# TASK
Return the entries below word for word; no images should appear in the copy.
───── MATERIAL FOR THE TASK ─────
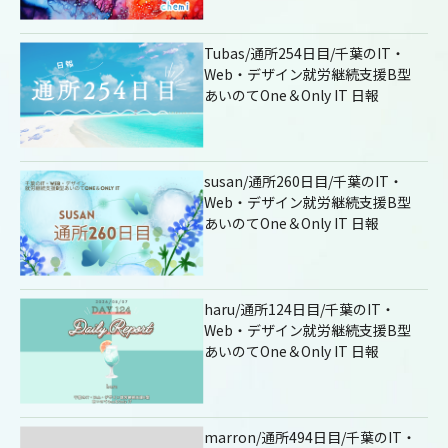
Tubas/通所254日目/千葉のIT・
Web・デザイン就労継続支援B型
あいのてOne＆Only IT 日報
susan/通所260日目/千葉のIT・
Web・デザイン就労継続支援B型
あいのてOne＆Only IT 日報
haru/通所124日目/千葉のIT・
Web・デザイン就労継続支援B型
あいのてOne＆Only IT 日報
marron/通所494日目/千葉のIT・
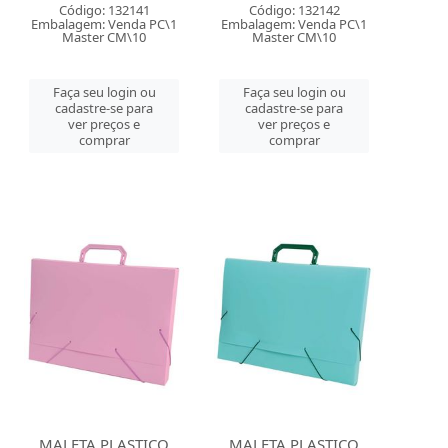
Código: 132141
Código: 132142
Embalagem: Venda PC\1
Embalagem: Venda PC\1
Master CM\10
Master CM\10
Faça seu login ou
Faça seu login ou
cadastre-se para
cadastre-se para
ver preços e
ver preços e
comprar
comprar
MALETA PLASTICO
MALETA PLASTICO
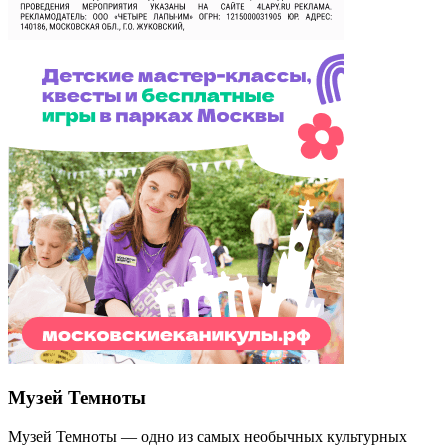
Музей Темноты
Музей Темноты — одно из самых необычных культурных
─────
# SOLUTION
Tubas/通所254日目/千葉のIT・
Web・デザイン就労継続支援B型
あいのてOne＆Only IT 日報
susan/通所260日目/千葉のIT・
Web・デザイン就労継続支援B型
あいのてOne＆Only IT 日報
haru/通所124日目/千葉のIT・
Web・デザイン就労継続支援B型
あいのてOne＆Only IT 日報
marron/通所494日目/千葉のIT・
Código: 132141
Código: 132142
Embalagem: Venda PC\1
Embalagem: Venda PC\1
Master CM\10
Master CM\10
Faça seu login ou
Faça seu login ou
cadastre-se para
cadastre-se para
ver preços e
ver preços e
comprar
comprar
MALETA PLASTICO
MALETA PLASTICO
Музей Темноты
Музей Темноты — одно из самых необычных культурных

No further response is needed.